Ian MacKinnon in Phnom Penh
guardian.co.uk,
Friday October 03 2008
Article history

A British mine-clearing expert who was murdered in Cambodia and his remains burned to hide the evidence was killed on the orders of the Khmer Rouge leader, Pol Pot, a court heard today.

The trial of five former Khmer Rouge cadres accused of the kidnap and murder of Christopher Howes, 37, more than 12 years ago, heard that the communist leader had a blanket policy to murder foreigners on the grounds that they supported the Cambodian government.

Howes was shot within days of his capture while leading a mine-clearance team north of Siem Reap - home to the Angkor Wat temple complex - after his abductors lulled him into a false sense of security by laying out a sleeping mattress for the night and giving him fruit.

His interpreter, Huon Houth, who was among the 30-strong team from British-based Mines Advisory Group (MAG), was murdered a day earlier when his captors deemed him "no longer necessary" because one of the alleged killers spoke English.

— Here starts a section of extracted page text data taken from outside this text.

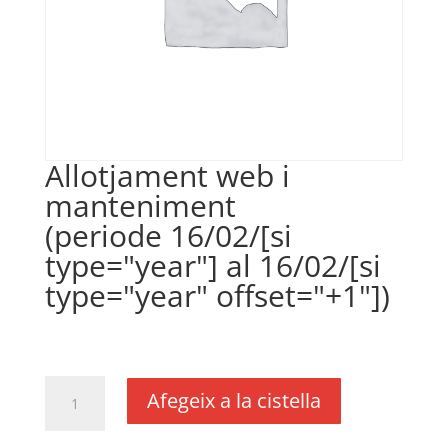
Allotjament web i
manteniment
(periode 16/02/[si
type="year"] al 16/02/[si
type="year" offset="+1"])
€
380,00
IVA no inclós
quantitat
Afegeix a la cistella
de
Allotjament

The disappearance of the former British army engineer from Backwell, near Bristol, and Hourth remained a mystery for more than two years as Cambodia's civil war ground on in its death throes.

Investigations by a Scotland Yard team working with the Cambodian police eventually unravelled Howes' fate, declaring he was murdered after forensic tests on bone fragments found in a fire.

The evidence collected from witness statements in the two years after Howes' disappearance was presented at the Phnom Penh court today by former Metropolitan police anti-terrorism officer, Mike Dickson, now an advisor to the UN-backed Khmer Rouge genocide tribunal.

The men in the dock had lived freely in the Khmer Rouge stronghold of Anlong Veng until their arrest a year ago despite suspicions of their involvement in the killings. A deal to end the civil war in 1998 pardoned many Khmer Rouge cadres.

One of the accused, Khem Ngoun, 59, the former chief-of-staff of the one-legged Khmer Rouge army commander, Ta Mok, was a brigadier-general in the Cambodian army until his arrest.

Along with the others, Loch Mao, 54, a Khmer Rouge officer who became a civil servant, Cheath Chet, 34, Puth Lim, 58, and Sin Dorn, 52, the frail Ngoun faces life imprisonment for murder and illegal detention when the investigating judge, Iv Kimsry, delivers his verdict in 10 days' time.

In a marathon session the court heard today of the chilling last days of Howes and Hourth after their abduction on March 26 1996. Some of the de-mining team escaped almost immediately while all the others were released after Howes declined to abandon his staff to fetch ransom money.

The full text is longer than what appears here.